The article presents the results of the study of antioxidant properties of plant powders of common elder (Sambucus nigra L.) and little-leaved linden (Tilia cordata Mill) flowers. Powders were put to the confectionery fat at a concentration of 1 and 2% by weight of fat. The fat sample with no additives was as a control. The experimental studies were conducted in the model conditions of the accelerating kinetic method by the temperature of (90 ±2) °С with free access to oxygen. The change of fat quality was controlled by the content of oxidation products – primary (peroxidation number), secondary (benzidine number) and products of hydrolysis (acid number). Among the studied plant ingredients, the powder of common elder flowers, at a concentration of 1.0% by weight of fat, provided the reduction of the quantities of peroxide number in 1.3–1.55 times. Increased concentrations of powder to 2.0% led to the creation of the antioxidant effect in 1.34–1.60 times. According to the peroxide value, the powder of little-leaved linden flowers (1.0%) exceeded the effectiveness of the common elder flowers (1.0%) in 1.1 times. In the sample of fat with this additive, the content of peroxides is reduced to 1.36–1.72 times for the entire period of storage. In neighbor value of the degree of the primary oxidation in the sample of fat with the addition of 2.0% powder of little-leaved linden flowers, the number of peroxides in 1.39–1.83 times compared to 1.0% of this additive, nevertheless was managed to reduce.
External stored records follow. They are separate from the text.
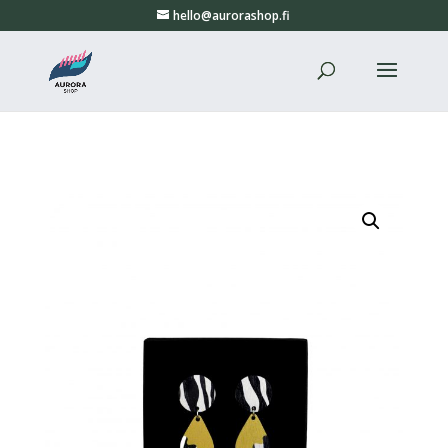
hello@aurorashop.fi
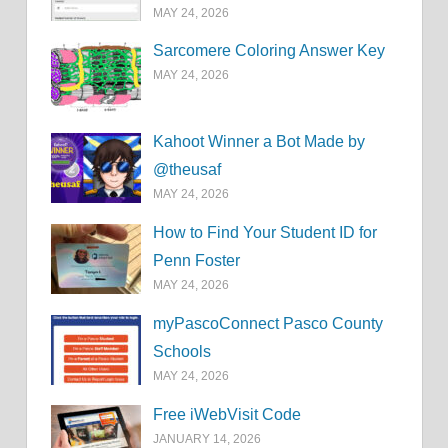
MAY 24, 2026
Sarcomere Coloring Answer Key
MAY 24, 2026
Kahoot Winner a Bot Made by
@theusaf
MAY 24, 2026
How to Find Your Student ID for
Penn Foster
MAY 24, 2026
myPascoConnect Pasco County
Schools
MAY 24, 2026
Free iWebVisit Code
JANUARY 14, 2026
The benzidine number of confectionery fat due to the addition of these herbal powders turned lower in 1.2–1.7 times during monitoring and acid number – in 1.15–2.80 times. Thus, it is proved that their adding to the confectionery fat allows to slow down the processes of oxidation and hydrolysis of fat in 1.20–1.83 times regarding the control sample. The powder of little-leaved linden flowers showed higher efficiency. The obtained results make it possible to conclude that the use of studied additives as the plant ingredients in the production of fat-containing flour confectionery products of high biological value with a view to extending its storage is possible.